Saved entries
____________________
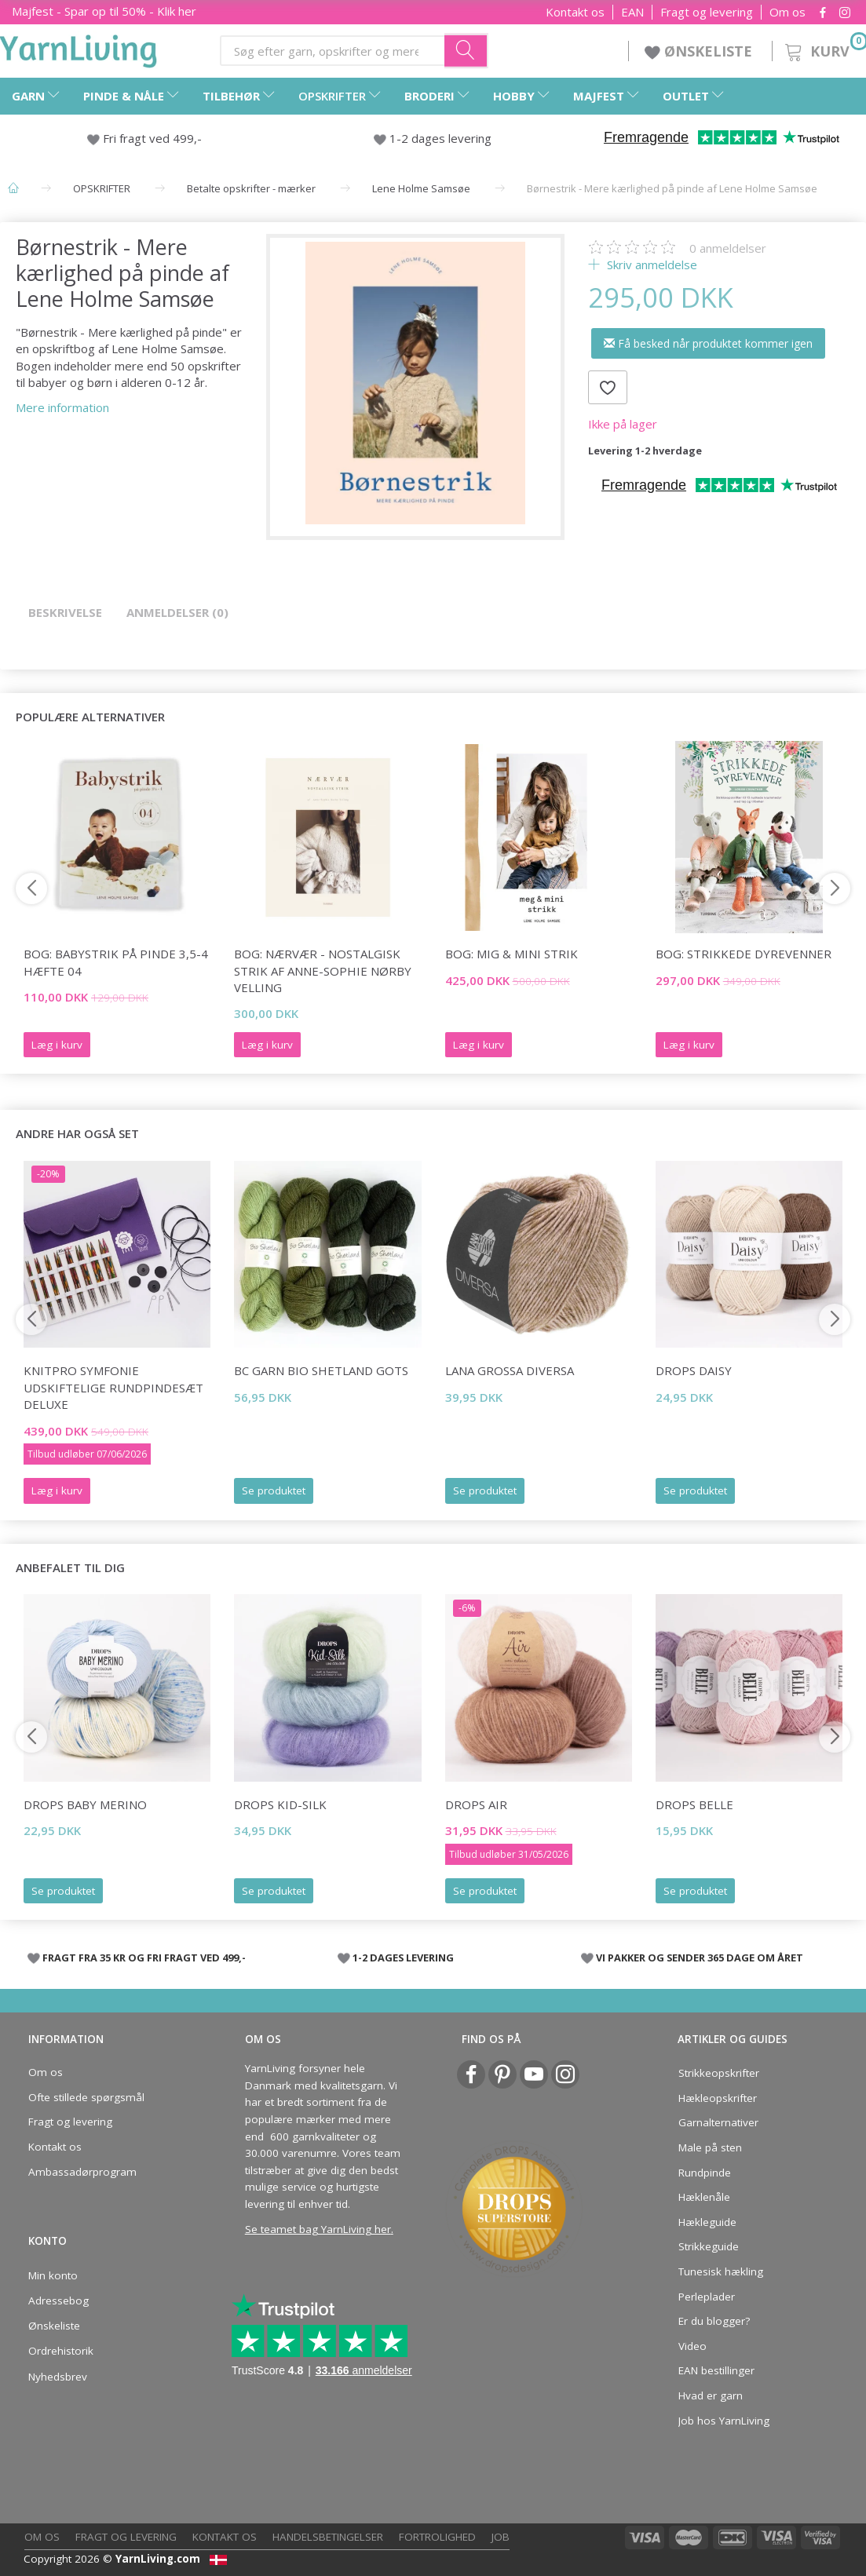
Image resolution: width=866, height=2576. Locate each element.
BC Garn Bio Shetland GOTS (321, 1370)
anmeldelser (727, 248)
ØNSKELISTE (700, 51)
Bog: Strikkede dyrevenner (743, 953)
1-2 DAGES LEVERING (403, 1957)
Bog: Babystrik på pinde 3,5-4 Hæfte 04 (116, 962)
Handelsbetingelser (327, 2537)
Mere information (62, 407)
____________________
[Task description] The task calls for every line of the data to be returned exactly, without pictures.

[Task answer]
Image resolution: width=866, height=2576. Locate each element.
BC Garn Bio Shetland GOTS (321, 1370)
anmeldelser (727, 248)
ØNSKELISTE (700, 51)
Bog: Strikkede dyrevenner (743, 953)
1-2 DAGES LEVERING (403, 1957)
Bog: Babystrik på pinde 3,5-4 Hæfte 04 (116, 962)
Handelsbetingelser (327, 2537)
Mere information (62, 407)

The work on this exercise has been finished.